== Task prompt ==
Among the records, find the lines that hold the string "Phuoc" and return them.

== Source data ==
════════════════════
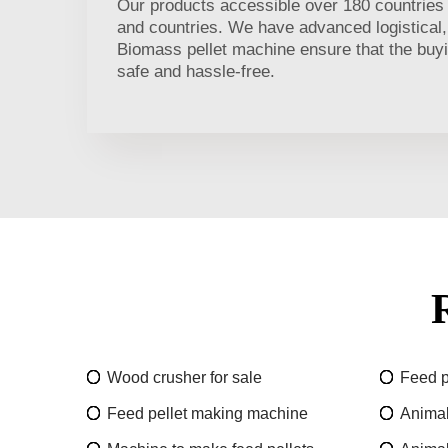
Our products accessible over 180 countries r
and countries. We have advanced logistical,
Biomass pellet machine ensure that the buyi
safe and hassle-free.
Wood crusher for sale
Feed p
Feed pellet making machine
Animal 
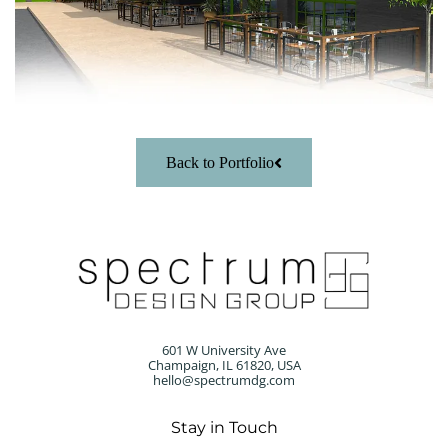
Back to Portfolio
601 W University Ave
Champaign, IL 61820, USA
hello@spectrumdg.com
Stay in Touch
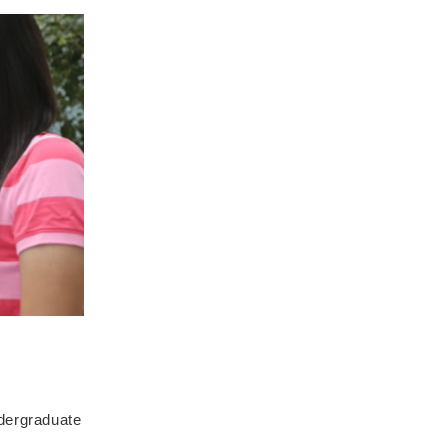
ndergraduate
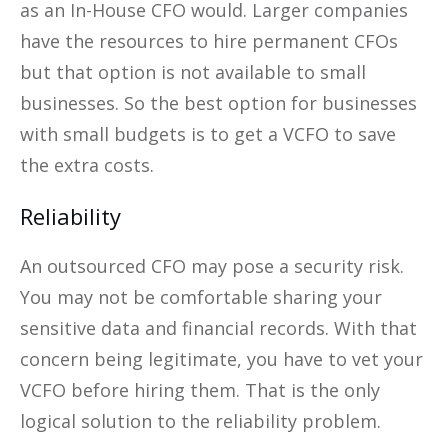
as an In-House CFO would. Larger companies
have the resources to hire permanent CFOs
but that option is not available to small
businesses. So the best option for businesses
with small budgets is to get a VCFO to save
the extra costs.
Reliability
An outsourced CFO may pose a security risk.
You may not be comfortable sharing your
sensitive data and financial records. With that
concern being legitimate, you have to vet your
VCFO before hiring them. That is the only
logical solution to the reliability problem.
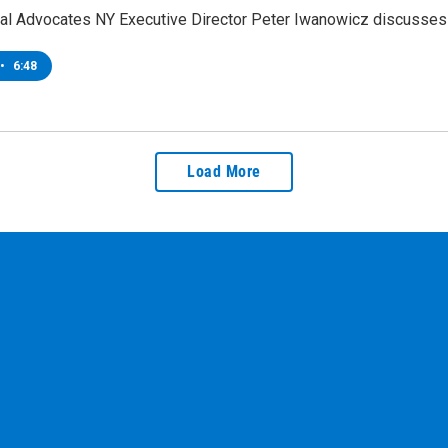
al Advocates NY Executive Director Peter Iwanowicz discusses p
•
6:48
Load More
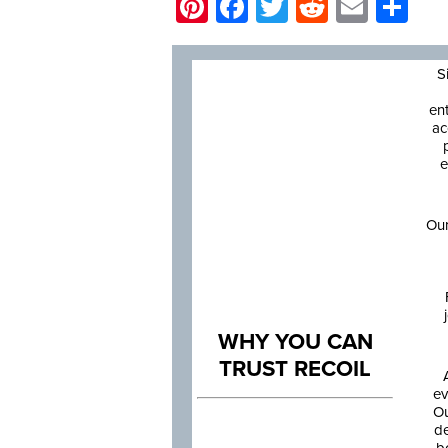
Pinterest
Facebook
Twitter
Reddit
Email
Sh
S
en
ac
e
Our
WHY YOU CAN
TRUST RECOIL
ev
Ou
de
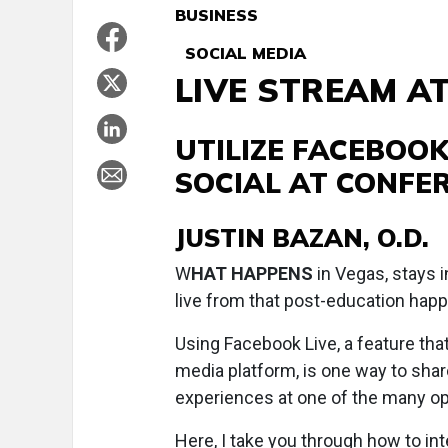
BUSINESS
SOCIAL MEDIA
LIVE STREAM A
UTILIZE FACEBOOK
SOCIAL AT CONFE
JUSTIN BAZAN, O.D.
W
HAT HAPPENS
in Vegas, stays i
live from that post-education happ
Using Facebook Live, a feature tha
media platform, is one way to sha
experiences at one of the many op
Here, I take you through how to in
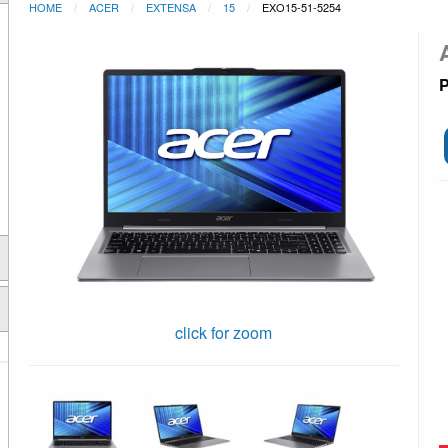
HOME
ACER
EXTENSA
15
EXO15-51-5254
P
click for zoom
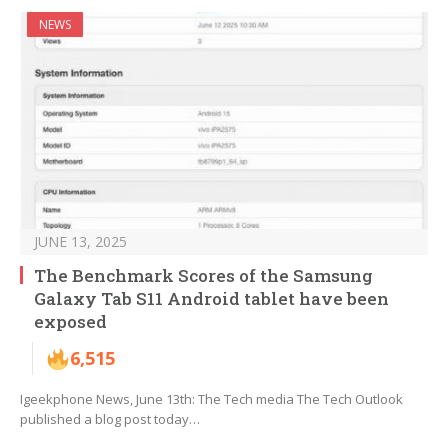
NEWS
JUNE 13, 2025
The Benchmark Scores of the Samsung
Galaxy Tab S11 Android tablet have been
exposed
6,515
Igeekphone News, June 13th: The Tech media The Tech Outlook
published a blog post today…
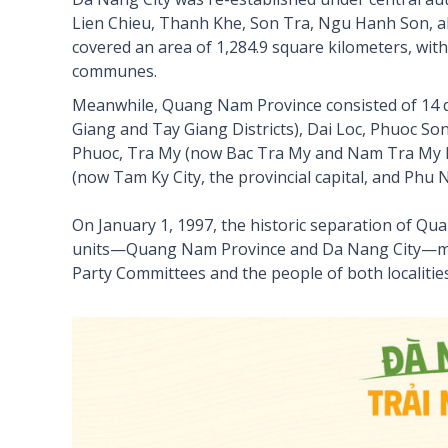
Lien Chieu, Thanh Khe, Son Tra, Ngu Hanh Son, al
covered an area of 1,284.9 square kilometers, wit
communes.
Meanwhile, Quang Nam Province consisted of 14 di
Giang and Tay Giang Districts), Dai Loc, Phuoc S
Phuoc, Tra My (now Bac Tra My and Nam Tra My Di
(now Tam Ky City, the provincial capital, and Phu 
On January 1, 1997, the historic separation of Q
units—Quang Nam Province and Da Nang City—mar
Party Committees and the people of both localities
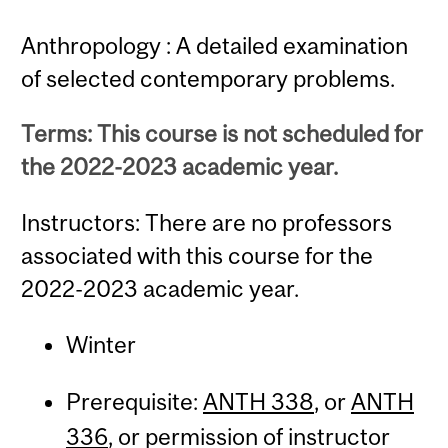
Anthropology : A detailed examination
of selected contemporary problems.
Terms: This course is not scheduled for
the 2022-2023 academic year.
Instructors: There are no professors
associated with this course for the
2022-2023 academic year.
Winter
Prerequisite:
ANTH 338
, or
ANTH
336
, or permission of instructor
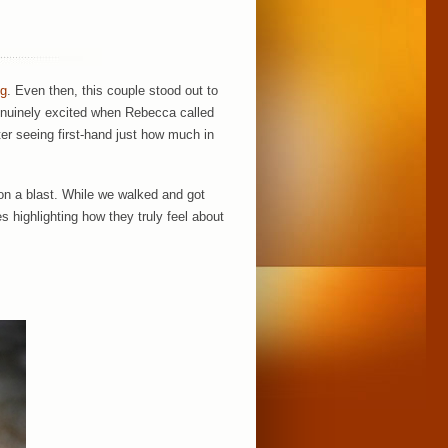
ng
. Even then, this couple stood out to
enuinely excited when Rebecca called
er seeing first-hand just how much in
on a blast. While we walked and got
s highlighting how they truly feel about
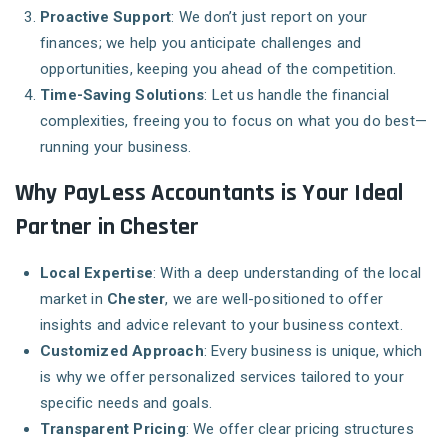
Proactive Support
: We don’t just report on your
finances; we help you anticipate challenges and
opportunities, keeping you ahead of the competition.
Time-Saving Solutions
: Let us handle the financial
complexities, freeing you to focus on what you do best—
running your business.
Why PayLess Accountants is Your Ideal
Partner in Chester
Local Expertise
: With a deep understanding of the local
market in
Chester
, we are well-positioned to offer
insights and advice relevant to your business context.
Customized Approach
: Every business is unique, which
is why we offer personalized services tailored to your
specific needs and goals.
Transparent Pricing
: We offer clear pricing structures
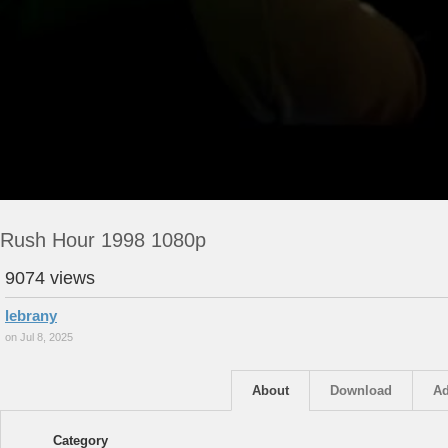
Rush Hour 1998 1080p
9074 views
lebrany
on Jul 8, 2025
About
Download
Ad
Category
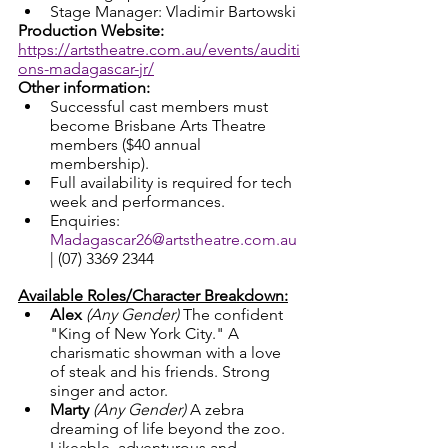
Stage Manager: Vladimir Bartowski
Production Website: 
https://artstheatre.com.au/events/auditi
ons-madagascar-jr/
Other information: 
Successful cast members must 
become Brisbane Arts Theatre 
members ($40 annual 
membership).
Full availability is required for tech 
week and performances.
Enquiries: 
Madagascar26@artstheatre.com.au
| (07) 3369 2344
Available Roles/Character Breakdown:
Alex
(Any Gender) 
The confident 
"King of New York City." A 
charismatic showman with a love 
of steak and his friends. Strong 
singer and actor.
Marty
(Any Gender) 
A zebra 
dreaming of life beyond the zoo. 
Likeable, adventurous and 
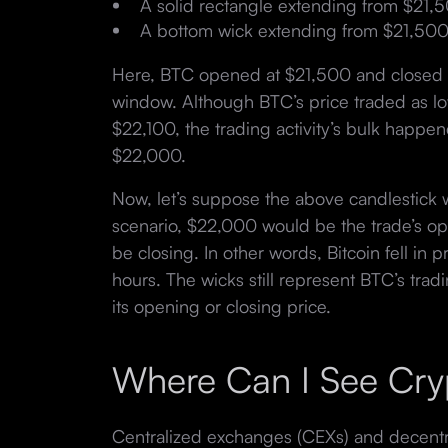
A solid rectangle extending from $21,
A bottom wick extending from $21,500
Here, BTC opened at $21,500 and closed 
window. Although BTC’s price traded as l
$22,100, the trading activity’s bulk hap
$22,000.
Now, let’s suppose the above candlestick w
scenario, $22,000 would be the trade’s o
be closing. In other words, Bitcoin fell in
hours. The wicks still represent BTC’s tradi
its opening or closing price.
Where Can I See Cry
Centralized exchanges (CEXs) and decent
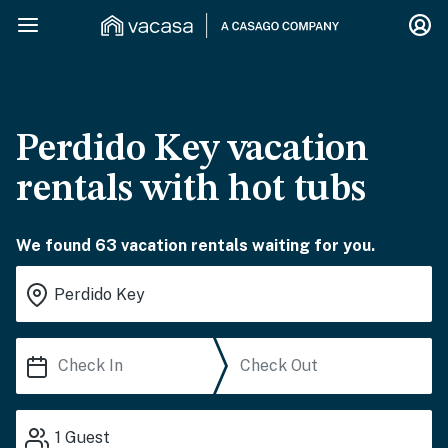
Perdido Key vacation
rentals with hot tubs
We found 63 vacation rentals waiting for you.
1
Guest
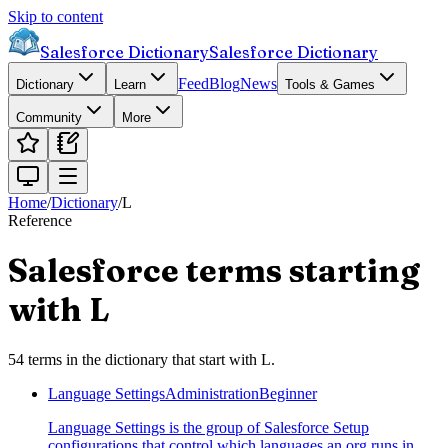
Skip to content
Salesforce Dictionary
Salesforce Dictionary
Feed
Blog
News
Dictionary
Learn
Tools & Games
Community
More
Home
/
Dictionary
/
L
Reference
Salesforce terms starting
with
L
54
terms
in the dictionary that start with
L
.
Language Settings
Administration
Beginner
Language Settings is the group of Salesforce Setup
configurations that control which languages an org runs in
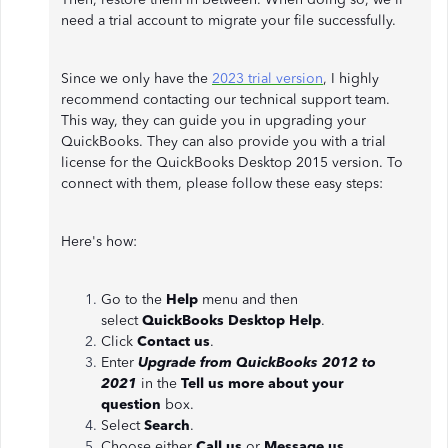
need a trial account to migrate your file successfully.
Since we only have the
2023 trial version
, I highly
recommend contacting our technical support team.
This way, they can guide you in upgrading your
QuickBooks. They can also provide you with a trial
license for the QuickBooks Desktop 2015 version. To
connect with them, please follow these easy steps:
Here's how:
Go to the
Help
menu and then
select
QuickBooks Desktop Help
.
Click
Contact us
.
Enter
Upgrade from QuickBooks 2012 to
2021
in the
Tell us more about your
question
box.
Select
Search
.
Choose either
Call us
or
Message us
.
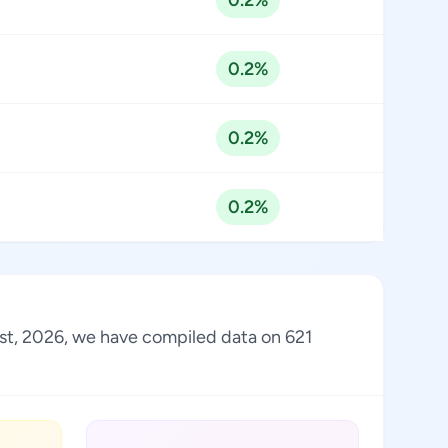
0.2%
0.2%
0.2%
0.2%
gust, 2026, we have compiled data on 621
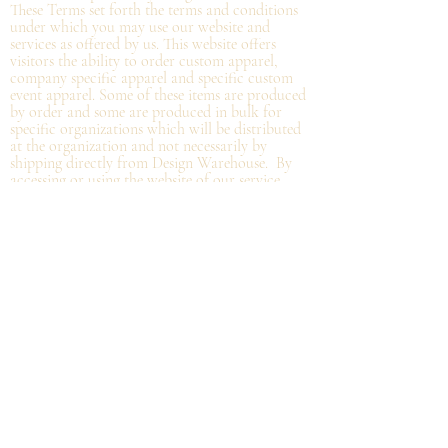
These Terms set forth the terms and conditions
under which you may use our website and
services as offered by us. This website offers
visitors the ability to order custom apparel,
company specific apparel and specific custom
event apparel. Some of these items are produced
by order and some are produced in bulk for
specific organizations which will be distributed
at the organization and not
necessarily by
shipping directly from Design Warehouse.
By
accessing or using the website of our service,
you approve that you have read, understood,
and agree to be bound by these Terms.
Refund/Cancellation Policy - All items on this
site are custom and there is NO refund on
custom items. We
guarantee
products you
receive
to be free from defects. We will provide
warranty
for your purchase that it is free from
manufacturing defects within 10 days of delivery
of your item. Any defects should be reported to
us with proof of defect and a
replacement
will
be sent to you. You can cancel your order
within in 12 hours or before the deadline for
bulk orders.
════════════════════
== Exercise output ==
Giang and Tay Giang Districts), Dai Loc, Phuoc S
Phuoc, Tra My (now Bac Tra My and Nam Tra My Di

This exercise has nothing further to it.